» **WHAT THE TASK REQUIRES**
What is the number of lines in the data below that contain "Jahr"? Answer with that number and no other words.

DATA RECORDS Start Marker

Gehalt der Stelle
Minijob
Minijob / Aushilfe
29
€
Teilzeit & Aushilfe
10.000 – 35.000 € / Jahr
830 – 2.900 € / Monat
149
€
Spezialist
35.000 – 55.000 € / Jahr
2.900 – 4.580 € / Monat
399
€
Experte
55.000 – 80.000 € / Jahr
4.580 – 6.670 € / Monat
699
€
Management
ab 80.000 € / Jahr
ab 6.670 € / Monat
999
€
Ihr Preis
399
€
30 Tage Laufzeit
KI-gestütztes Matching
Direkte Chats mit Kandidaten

DATA RECORDS End Marker

» **YOUR RESPONSE**
4